In Fayetteville, state health officials instructed workers at the high school to identify all students who were in classes with the infected students or who were involved with them in extracurricular activities, Thomas said. The district called each of the 180 students identified and placed automated phone calls to alert other families.

Those who did not receive the vaccinations by Sept. 17 or had exemptions will be held out of school until Oct. 1 in the Fayetteville district, she said.

“Since it was circumstances outside of their control, the school won’t count them absent for final exams and absenteeism,” Thomas said. “The school will work diligently to help them make up their schoolwork.”

The new requirement of receiving two doses of varicella vaccine primarily affects older students because previous state regulations required two doses only for children entering kindergarten, Thomas said. High school students had entered kindergarten when the state required only one dose.

One dose of the vaccine is 85 percent protective, while two doses are 98 percent protective, said Jessica Leung, an epidemiologist who specializes in chickenpox at the federal Centers for Disease Control and Prevention.

Many adults remember chickenpox as a common childhood illness, she said. It is characterized by fever and an itchy rash, and the illness can be severe, Leung said.

“It’s highly contagious,” she said. “It’s possible you can get very sick from it.”

Arkansas recorded 1,213 cases of chickenpox in 2006, the first full year that the state Health Department tracked the viral infection, Krell said.
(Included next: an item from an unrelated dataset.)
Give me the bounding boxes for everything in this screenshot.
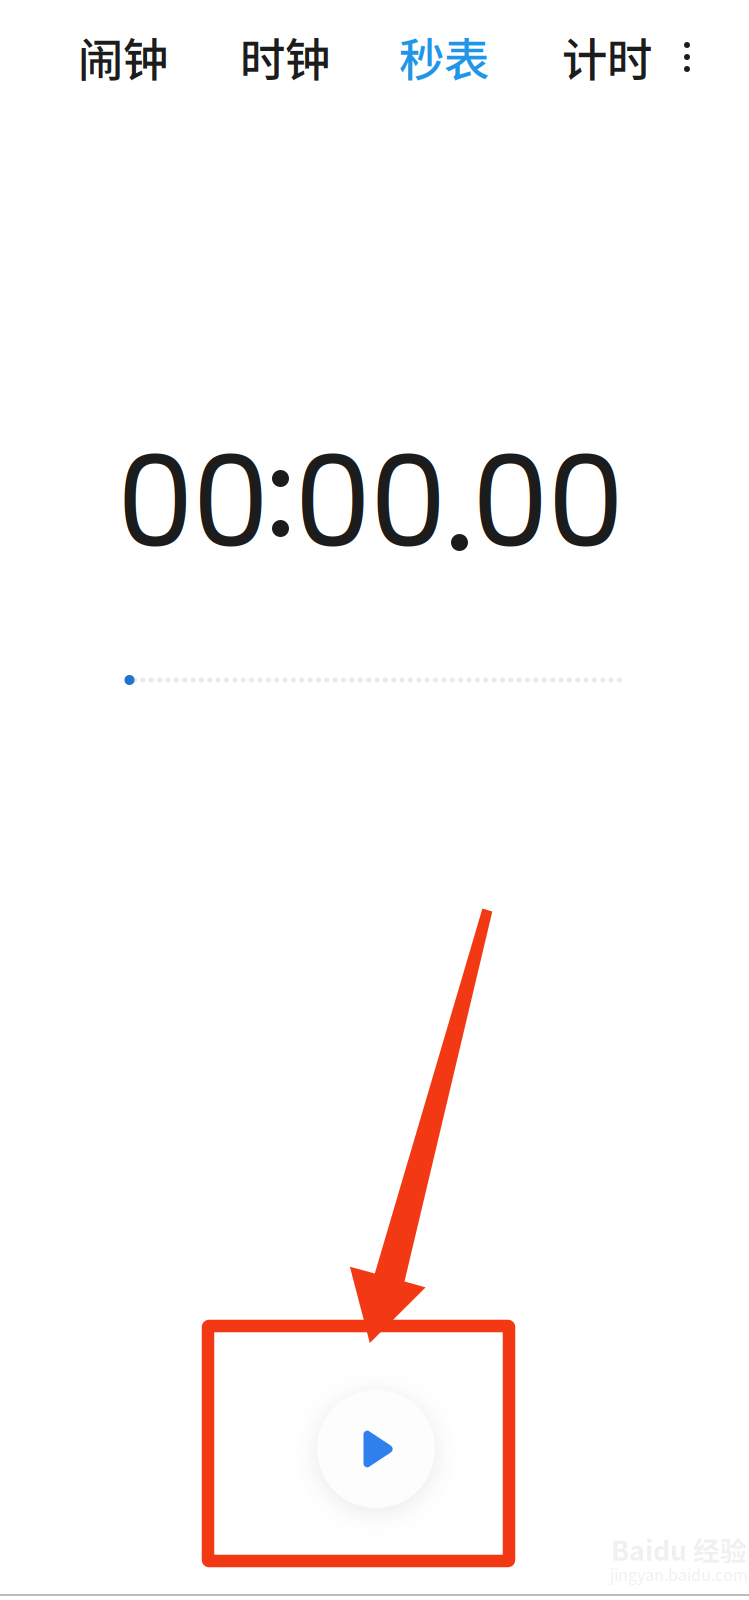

The number of cases fell to between 220 and 321 annually from 2010-13. The department has recorded 88 cases so far this year.

The U.S. Food and Drug Administration approved the first varicella vaccine for use in the United States in 1995. The CDC began recommending it as part of routine childhood immunizations in 1996. The recommendation for a two-dose series was issued in 2006, according to the CDC.

Arkansas’s Board of Health required all kindergarteners to receive single vaccinations against the illness starting with the 2000-01 school year. The Board of Health changed the requirement to two doses for children entering kindergarten in 2009, and one dose for children ages 15 months to 18 months who were attending preschool or enrolled in day care, Dillaha said.

New regulations that went into effect Sept. 1, now require children in the first through 12th grades to get two doses of the vaccine, Dillaha said. The new regulations are in line with recommendations from the CDC Advisory Committee on Immunization Practices.

Nationwide, the vaccine is credited for a decline in chickenpox cases. There were about 4 million cases annually before the vaccinations were instituted and 350,000 cases in 2010, Leung said. Before the vaccine was used, chickenpox complications led to 10,000 hospitalizations annually. By 2010, the number of hospitalizations dropped to 1,700. The number of chickenpox-related deaths fell from more than 100 annually before the vaccine to fewer than 20 in 2010.

Between 2000 and 2006, about 40 percent of the hospitalizations for chickenpox occurred in children ages infant to 4 years old, and another 40 percent occurred in adults who were at least 20 years old, Leung said.

In 2010, all chickenpox-related deaths were adults who were at least 20 years old, and in most cases, the deaths were adults who had not been vaccinated, Leung said.

Severe reactions to the vaccine are rare, but they can include seizures and pneumonia, Leung said. Since 1995, 140 million doses of chickenpox vaccine have been administered.